A tecnologia bicombustível deu novo impulso ao álcool. Em seu 4º dia, a série de reportagens O novo ciclo da cana mostra que os carros movidos a gasolina e álcool já são maioria no mercado. O maior consumo, no entanto, elevou o preço do combustível, reduzindo sua competitividade. Os textos são de Angela Fernanda Belfort.
O Brasil desenvolveu a tecnologia dos carros bicombustível, é um dos maiores produtores de etanol do mundo, mas tem algo que pode impedir o consumidor de usufruir dessa posição privilegiada: o preço do álcool hidratado. Nos últimos seis anos, o litro do combustível teve um reajuste de mais de 100%. O preço médio do litro do álcool para o consumidor era de R$ 0,98 em 2000 – segundo números da pesquisa do Índice de Preços ao Consumidor (IPC) da Fundação Joaquim Nabuco. Ontem, custava R$ 1,99 na maioria dos postos do Grande Recife.
Especialistas afirmam que o proprietário de um carro bicombustível só deveria consumir o álcool quando o seu preço corresponde, no máximo, a 70% do valor do litro da gasolina. Essa última apresenta uma performance melhor e resulta em mais quilômetros rodados por litro, proporcionalmente.
O preço do álcool vai se manter em alta por um período entre cinco e dez anos, segundo três economistas entrevistados pelo Jornal do Commercio. Os fatores que contribuem para isso são os aumentos nos preços do petróleo e do açúcar, e a expansão da procura pelo álcool combustível no mercado mundial. Os preços dos dois primeiros também estão relacionados ao preço do álcool no cenário mundial.
“O cenário internacional traz vários fatores que têm segurado o preço do álcool, como a adição à gasolina que está ocorrendo em vários países e a redução da produção de açúcar na União Européia”, cita o professor do Departamento de Economia da Universidade Federal de Pernambuco (UFPE), o economista Ricardo Chaves. A adição do álcool na gasolina aumenta o consumo deste combustível, já a alta do açúcar ocorre, entre outras coisas, porque o mundo consome mais açúcar do que produz há quatro anos (não há desabastecimento porque muitos países têm reservas).
Chaves diz que o preço do álcool só vai cair se a produção do combustível crescer muito mais do que a demanda. Já para o professor de Finanças da UFPE, Pierre Lucena, além das variáveis do cenário internacional também contribui para a alta do preço do álcool o fato de que os produtores e os vendedores do produto são organizados e atuam para que esse preço se mantenha estável.

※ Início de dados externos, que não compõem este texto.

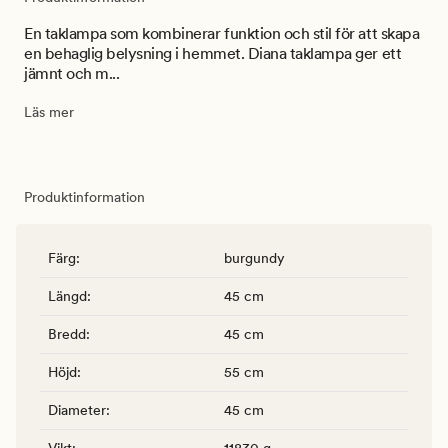
En taklampa som kombinerar funktion och stil för att skapa
en behaglig belysning i hemmet. Diana taklampa ger ett
jämnt och m...
Läs mer
Produktinformation
Färg
:
burgundy
Längd
:
45 cm
Bredd
:
45 cm
Höjd
:
55 cm
Diameter
:
45 cm
Vikt
:
11830 g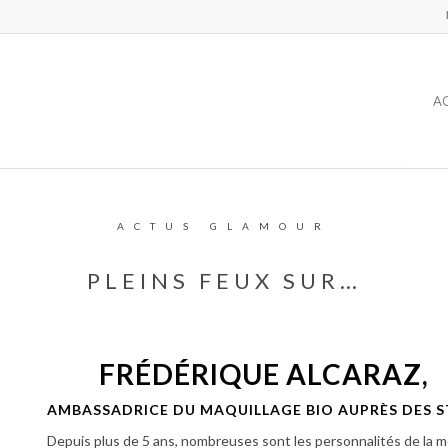
A
ACTUS GLAMOUR
PLEINS FEUX SUR…
FRÉDÉRIQUE ALCARAZ,
AMBASSADRICE DU MAQUILLAGE BIO AUPRÈS DES S
Depuis plus de 5 ans, nombreuses sont les personnalités de la m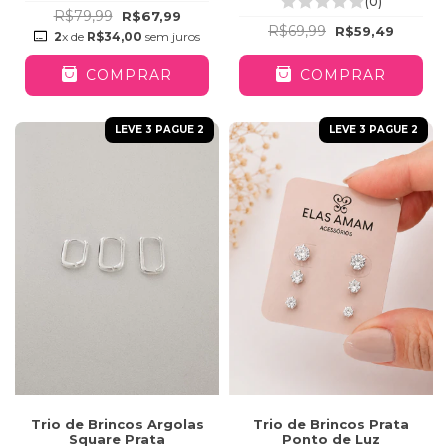
(0)
R$79,99
R$67,99
R$69,99
R$59,49
2
x de
R$34,00
sem juros
COMPRAR
COMPRAR
LEVE 3 PAGUE 2
LEVE 3 PAGUE 2
Trio de Brincos Argolas
Trio de Brincos Prata
Square Prata
Ponto de Luz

O presidente do Sindicato da Indústria do Açúcar e do Álcool de Pernambuco (Sindaçúcar), Renato Cunha, afirma que os produtores nordestinos receberam, no mês passado, R$ 1,05 pelo litro do álcool hidratado vendido às distribuidoras e que esse valor inclui o Imposto sobre Circulação de Mercadorias e Serviços (ICMS) e o PIS/Cofins. “Se o litro está sendo vendido por R$ 1,99 para o consumidor, tem algo aí que não é provocado pelo produtor”, defende.
Com o preço do açúcar está em alta este ano, os produtores do Centro-Sul – que dominam 90% da fabricação de álcool no País – vão destinar 50,5% da sua matéria-prima para fabricar açúcar e 49,5% para produzir o álcool, segundo informações da União da Agroindústria Canavieira de São Paulo (Unica). Na safra passada, os produtores do Centro-Sul destinaram 48,5% da sua produção para o açúcar e 51,5% para o álcool.
Os números indicam que vai se fabricar, proporcionalmente, menos álcool no País nesta safra, quando ainda está na memória recente dos consumidores a alta do preço do produto que ocorreu em fevereiro último, quando se chegou a falar até em desabastecimento. Na época, o governo federal chegou a reduzir de 25% para 20% a quantidade de álcool adicionado à gasolina, como forma de diminuir o mercado deste combustível e baixar o preço.
Também neste mesmo período, o presidente Luiz Inácio Lula da Silva chegou a se reunir com empresários do setor pedindo para que eles baixassem o preço do álcool, o que não ocorreu até hoje.
“Não existe mais risco de faltar álcool no País e há um cenário de certa consciência de que temos um produto que pode substituir a gasolina”, diz o diretor técnico da Unica, Antonio de Pádua Rodrigues. Ele argumenta também que se o produtor quiser, o mercado interno vai ter que manter um preço que seja “confortável” para o usineiro e também para o consumidor.